▸ **Problem details**
From the records below, print only the part that opens with the line containing "Jelka Batteiger" and closes with the line containing "実は筆者、恥ずかしながらこの即バレの危険性につい最近"; omit the pictures.

Stored data entries:
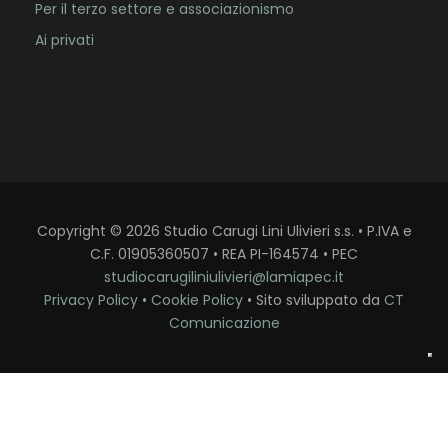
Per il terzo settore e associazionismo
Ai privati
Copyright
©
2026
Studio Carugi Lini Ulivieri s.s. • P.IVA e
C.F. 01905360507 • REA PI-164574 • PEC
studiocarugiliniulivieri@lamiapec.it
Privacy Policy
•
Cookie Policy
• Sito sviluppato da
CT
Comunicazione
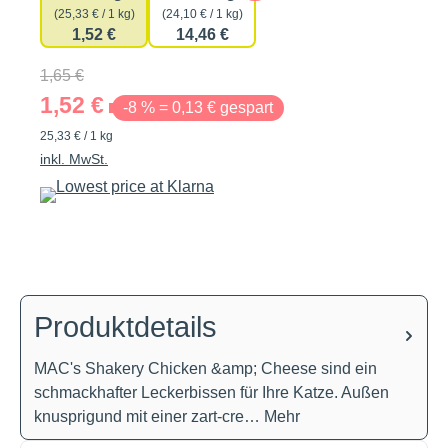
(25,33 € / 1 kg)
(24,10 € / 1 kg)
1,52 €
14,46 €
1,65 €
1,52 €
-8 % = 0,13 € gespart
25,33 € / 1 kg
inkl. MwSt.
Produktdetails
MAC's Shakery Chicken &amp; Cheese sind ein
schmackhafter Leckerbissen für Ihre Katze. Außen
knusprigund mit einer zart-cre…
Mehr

...

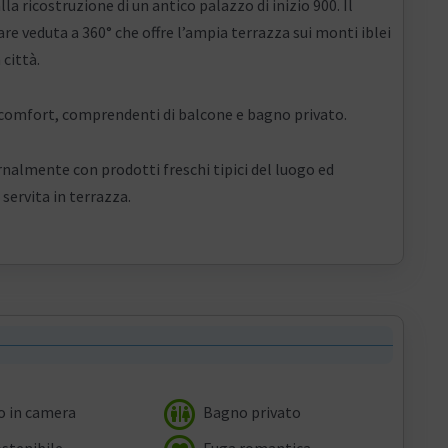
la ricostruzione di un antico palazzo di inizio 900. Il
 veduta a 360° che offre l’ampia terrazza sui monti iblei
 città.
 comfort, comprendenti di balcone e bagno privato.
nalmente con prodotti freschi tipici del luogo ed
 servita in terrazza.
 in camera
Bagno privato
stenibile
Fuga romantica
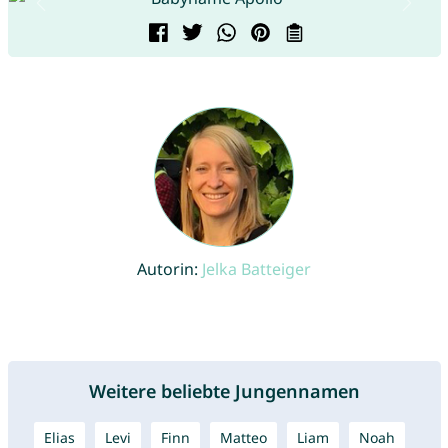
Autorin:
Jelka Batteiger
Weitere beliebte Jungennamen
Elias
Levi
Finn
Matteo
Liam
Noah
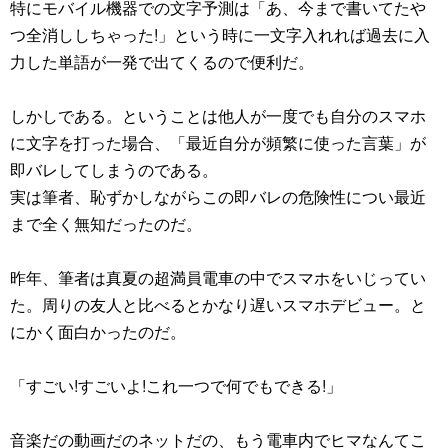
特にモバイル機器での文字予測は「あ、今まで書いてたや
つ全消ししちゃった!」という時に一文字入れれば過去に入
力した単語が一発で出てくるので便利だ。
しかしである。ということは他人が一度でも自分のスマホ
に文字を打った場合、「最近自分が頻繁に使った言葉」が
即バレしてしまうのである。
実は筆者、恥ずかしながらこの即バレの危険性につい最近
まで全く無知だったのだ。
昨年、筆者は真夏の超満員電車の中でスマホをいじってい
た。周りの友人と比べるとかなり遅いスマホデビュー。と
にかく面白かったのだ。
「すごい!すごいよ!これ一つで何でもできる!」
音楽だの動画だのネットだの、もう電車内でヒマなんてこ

==

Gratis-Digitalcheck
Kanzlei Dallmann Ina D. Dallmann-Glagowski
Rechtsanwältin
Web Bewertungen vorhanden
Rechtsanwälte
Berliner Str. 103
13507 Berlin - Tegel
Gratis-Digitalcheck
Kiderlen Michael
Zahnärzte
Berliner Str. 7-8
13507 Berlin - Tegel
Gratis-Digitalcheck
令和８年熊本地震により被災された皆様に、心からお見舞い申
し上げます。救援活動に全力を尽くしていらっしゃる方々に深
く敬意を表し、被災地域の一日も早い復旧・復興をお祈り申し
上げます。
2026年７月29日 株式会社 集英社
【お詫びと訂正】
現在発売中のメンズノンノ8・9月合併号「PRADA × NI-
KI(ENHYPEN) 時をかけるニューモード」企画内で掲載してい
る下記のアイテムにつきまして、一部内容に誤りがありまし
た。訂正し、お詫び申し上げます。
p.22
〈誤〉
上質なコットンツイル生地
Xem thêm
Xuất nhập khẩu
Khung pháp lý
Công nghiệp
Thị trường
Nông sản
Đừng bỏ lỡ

▸ **Written solution**
Jelka Batteiger
Weitere beliebte Jungennamen
Elias
Levi
Finn
Matteo
Liam
Noah
特にモバイル機器での文字予測は「あ、今まで書いてたや
つ全消ししちゃった!」という時に一文字入れれば過去に入
力した単語が一発で出てくるので便利だ。
しかしである。ということは他人が一度でも自分のスマホ
に文字を打った場合、「最近自分が頻繁に使った言葉」が
即バレしてしまうのである。
実は筆者、恥ずかしながらこの即バレの危険性につい最近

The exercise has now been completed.